Woolwich loses his case for wrongful dismissal

Woolwich: “not convincing”

BBC current affairs producer Paul Woolwich has lost his High Court case for wrongful dismissal against independent production company Twenty Twenty Productions, after he was sacked for bullying staff two years ago.

He brought the case against Twenty Twenty founding partners Claudia Milne and Mike Whittaker, as well as a fourth partner Peter Casely-Hayford, following his dismissal from the post of director in February 2001.

In addition, Woolwich filed for compensation for unfair prejudice and a breach of the shareholders agreement (for using their majority shareholding to remove him from the board), and sought an order for the directors to compulsorily purchase his 24 per cent stake in the company.
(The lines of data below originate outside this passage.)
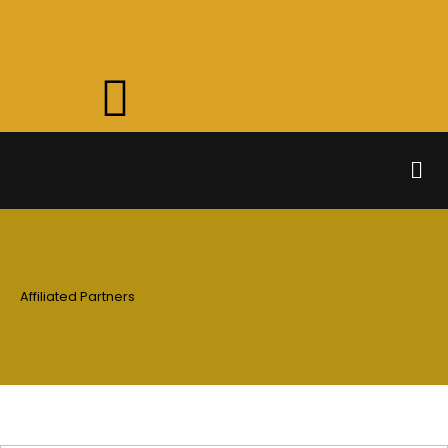
Skip
to
content
Men
Affiliated Partners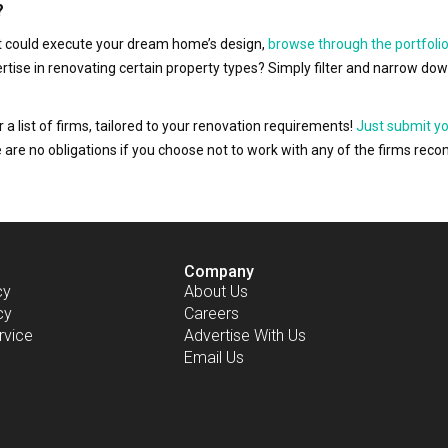
?
hat could execute your dream home’s design,
browse through the portfolio
ertise in renovating certain property types? Simply filter and narrow do
r a list of firms, tailored to your renovation requirements!
Just submit y
ere are no obligations if you choose not to work with any of the firms r
Company
cy
About Us
cy
Careers
rvice
Advertise With Us
Email Us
As he dismissed the lawsuit against the company on all three counts, judge Sir Donald Rattee said he had not seen Woolwich as “a reliable witness” in the case.

“I should say at this point that I did not find Mr Woolwich a convincing witness. I am not persuaded that he was deliberately telling untruths, but I do think that he has – and demonstrated in his evidence – a considerable propensity for deluding himself into thinking, and then seeking to persuade others, that things were said and done which suit the case he is seeking to put forward.”

Production manager Melanie Vasey had been bullied by Woolwich on several occasions, and cited an instance in August 2000 when he had shouted: “This is what feeds your daughter, this is your responsibility,” as he waved a videotape in her face because it had been found out of its box.

Morale among staff had begun to drop thereafter, and other incidents are said to have followed over the autumn of 2000.

Moves to remove Woolwich from Twenty Twenty began after Vasey and her assistant Bea O’Connell told directors they could no longer work with him, and were considering leaving. Both members of staff gave evidence that “they and Miss Vasey in particular, became very demoralised by constant criticism, often in unreasonably harsh terms”.

After the case was dismissed, Twenty Twenty directors said in a joint statement that they were “relieved to have been vindicated”.

Woolwich is known for his work on programmes such as The Big Story and This Week on ITV and Channel 4’s Dispatches and is now an executive producer on Kenyon Confronts.